Saved entries -
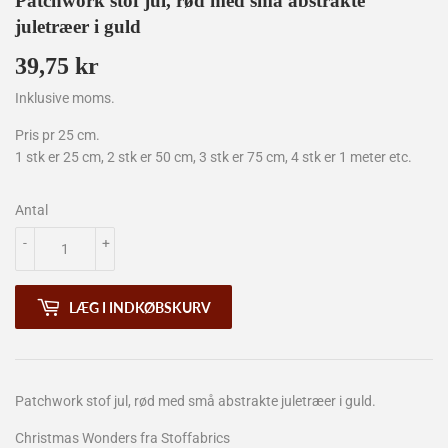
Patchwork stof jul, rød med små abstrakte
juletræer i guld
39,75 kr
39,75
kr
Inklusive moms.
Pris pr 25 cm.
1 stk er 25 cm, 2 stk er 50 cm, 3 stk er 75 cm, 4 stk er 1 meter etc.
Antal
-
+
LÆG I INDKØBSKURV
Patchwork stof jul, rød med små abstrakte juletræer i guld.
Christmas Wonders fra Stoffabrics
--
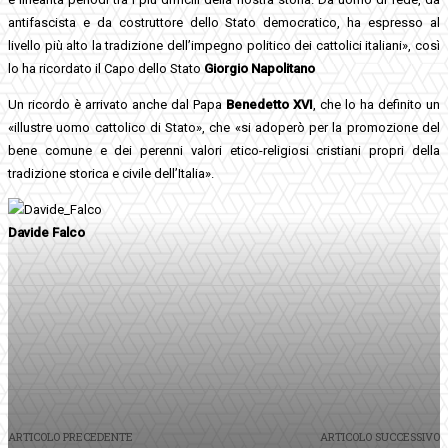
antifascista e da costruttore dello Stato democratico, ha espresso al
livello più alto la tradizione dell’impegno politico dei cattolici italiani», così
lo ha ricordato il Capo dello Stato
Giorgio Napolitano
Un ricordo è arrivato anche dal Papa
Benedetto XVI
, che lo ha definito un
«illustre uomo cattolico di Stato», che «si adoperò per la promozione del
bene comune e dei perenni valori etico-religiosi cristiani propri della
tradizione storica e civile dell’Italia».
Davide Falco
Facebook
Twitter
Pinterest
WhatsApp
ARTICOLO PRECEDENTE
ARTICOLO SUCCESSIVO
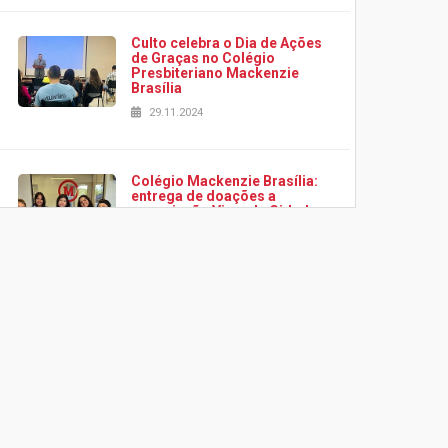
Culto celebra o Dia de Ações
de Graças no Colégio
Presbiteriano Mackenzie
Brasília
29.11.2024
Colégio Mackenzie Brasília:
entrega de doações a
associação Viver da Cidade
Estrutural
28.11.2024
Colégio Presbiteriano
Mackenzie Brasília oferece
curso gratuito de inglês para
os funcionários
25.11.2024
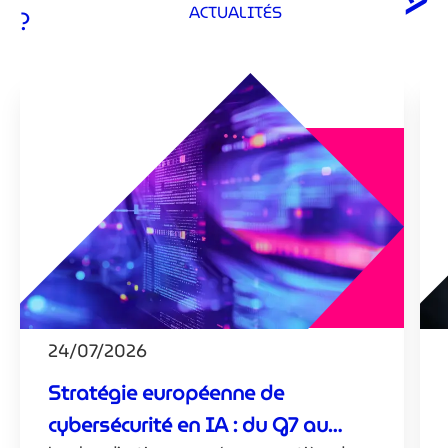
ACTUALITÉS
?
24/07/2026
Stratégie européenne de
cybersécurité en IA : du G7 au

Assignment -
From the records above, pull every line that has the string "abstrakte" and copy it.

Written answer -
Patchwork stof jul, rød med små abstrakte
Patchwork stof jul, rød med små abstrakte juletræer i guld.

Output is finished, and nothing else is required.